**PROBLEM STATEMENT:**
All entries below must be retyped exactly, though pictures are to be skipped.

*** DATA RECORDS Section Begins ***

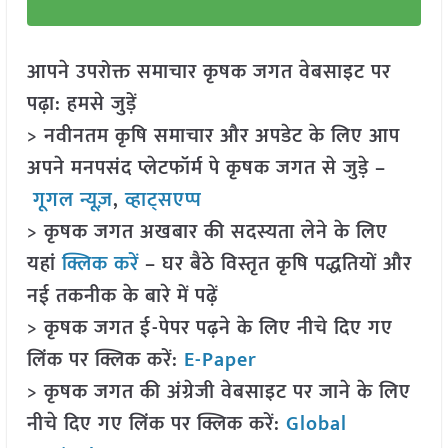
आपने उपरोक्त समाचार कृषक जगत वेबसाइट पर
पढ़ा: हमसे जुड़ें
> नवीनतम कृषि समाचार और अपडेट के लिए आप
अपने मनपसंद प्लेटफॉर्म पे कृषक जगत से जुड़े –
गूगल न्यूज़
,
व्हाट्सएप्प
> कृषक जगत अखबार की सदस्यता लेने के लिए
यहां
क्लिक करें
– घर बैठे विस्तृत कृषि पद्धतियों और
नई तकनीक के बारे में पढ़ें
> कृषक जगत ई-पेपर पढ़ने के लिए नीचे दिए गए
लिंक पर क्लिक करें:
E-Paper
> कृषक जगत की अंग्रेजी वेबसाइट पर जाने के लिए
नीचे दिए गए लिंक पर क्लिक करें:
Global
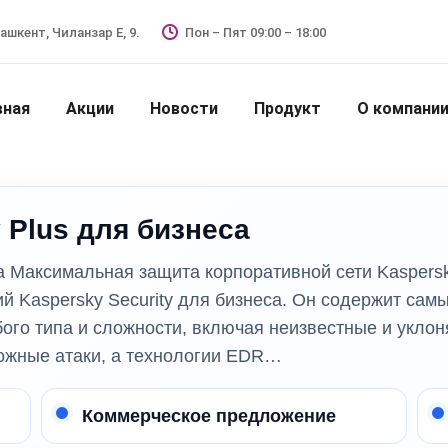
Ташкент, Чиланзар Е, 9.
Пон – Пят 09:00 – 18:00
вная
Акции
Новости
Продукт
О компани
y Plus для бизнеса
са Максимальная защита корпоративной сети Kaspersky 
й Kaspersky Security для бизнеса. Он содержит са
бого типа и сложности, включая неизвестные и укло
ложные атаки, а технологии EDR…
Коммерческое предложение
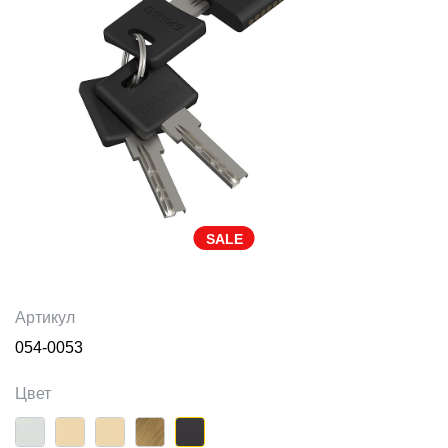
SALE
Артикул
054-0053
Цвет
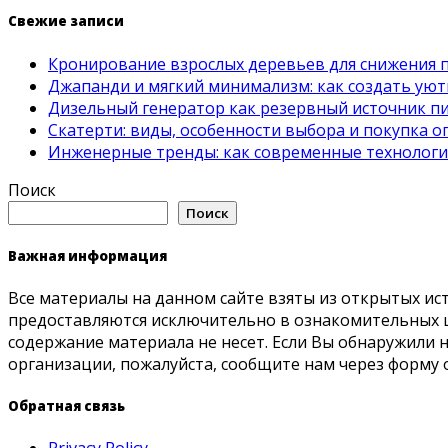
Свежие записи
Кронирование взрослых деревьев для снижения 
Джапанди и мягкий минимализм: как создать ую
Дизельный генератор как резервный источник пит
Скатерти: виды, особенности выбора и покупка 
Инженерные тренды: как современные технолог
Поиск
Поиск
Важная информация
Все материалы на данном сайте взяты из открытых ис
предоставляются исключительно в ознакомительных ц
содержание материала не несет. Если Вы обнаружили
организации, пожалуйста, сообщите нам через форму 
Обратная связь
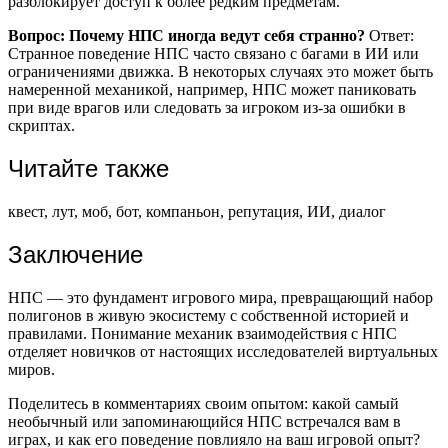
разблокирует доступ к более редким предметам.
Вопрос: Почему НПС иногда ведут себя странно?
Ответ:
Странное поведение НПС часто связано с багами в ИИ или
ограничениями движка. В некоторых случаях это может быть
намеренной механикой, например, НПС может паниковать
при виде врагов или следовать за игроком из-за ошибки в
скриптах.
Читайте также
квест, лут, моб, бот, компаньон, репутация, ИИ, диалог
Заключение
НПС — это фундамент игрового мира, превращающий набор
полигонов в живую экосистему с собственной историей и
правилами. Понимание механик взаимодействия с НПС
отделяет новичков от настоящих исследователей виртуальных
миров.
Поделитесь в комментариях своим опытом: какой самый
необычный или запоминающийся НПС встречался вам в
играх, и как его поведение повлияло на ваш игровой опыт?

*** DATA RECORDS Section Ends ***

**TASK RESPONSE:**
आपने उपरोक्त समाचार कृषक जगत वेबसाइट पर
पढ़ा: हमसे जुड़ें
> नवीनतम कृषि समाचार और अपडेट के लिए आप
अपने मनपसंद प्लेटफॉर्म पे कृषक जगत से जुड़े –
गूगल न्यूज़
,
व्हाट्सएप्प
> कृषक जगत अखबार की सदस्यता लेने के लिए
यहां
क्लिक करें
– घर बैठे विस्तृत कृषि पद्धतियों और
नई तकनीक के बारे में पढ़ें
> कृषक जगत ई-पेपर पढ़ने के लिए नीचे दिए गए
लिंक पर क्लिक करें:
E-Paper
> कृषक जगत की अंग्रेजी वेबसाइट पर जाने के लिए
नीचे दिए गए लिंक पर क्लिक करें:
Global
Ташкент, Чиланзар Е, 9.
Пон – Пят 09:00 – 18:00
вная
Акции
Новости
Продукт
О компани
y Plus для бизнеса
са Максимальная защита корпоративной сети Kaspersky 
й Kaspersky Security для бизнеса. Он содержит са
бого типа и сложности, включая неизвестные и укло
ложные атаки, а технологии EDR…
Коммерческое предложение
SALE
Артикул
054-0053
Цвет
Свежие записи
Кронирование взрослых деревьев для снижения 
Джапанди и мягкий минимализм: как создать ую
Дизельный генератор как резервный источник пит
Скатерти: виды, особенности выбора и покупка 
Инженерные тренды: как современные технолог
Поиск
Поиск
Важная информация
Все материалы на данном сайте взяты из открытых ис
предоставляются исключительно в ознакомительных ц
содержание материала не несет. Если Вы обнаружили
организации, пожалуйста, сообщите нам через форму 
Обратная связь
разблокирует доступ к более редким предметам.
Вопрос: Почему НПС иногда ведут себя странно?
Ответ:
Странное поведение НПС часто связано с багами в ИИ или
ограничениями движка. В некоторых случаях это может быть
намеренной механикой, например, НПС может паниковать
при виде врагов или следовать за игроком из-за ошибки в
скриптах.
Читайте также
квест, лут, моб, бот, компаньон, репутация, ИИ, диалог
Заключение
НПС — это фундамент игрового мира, превращающий набор
полигонов в живую экосистему с собственной историей и
правилами. Понимание механик взаимодействия с НПС
отделяет новичков от настоящих исследователей виртуальных
миров.
Поделитесь в комментариях своим опытом: какой самый
необычный или запоминающийся НПС встречался вам в
играх, и как его поведение повлияло на ваш игровой опыт?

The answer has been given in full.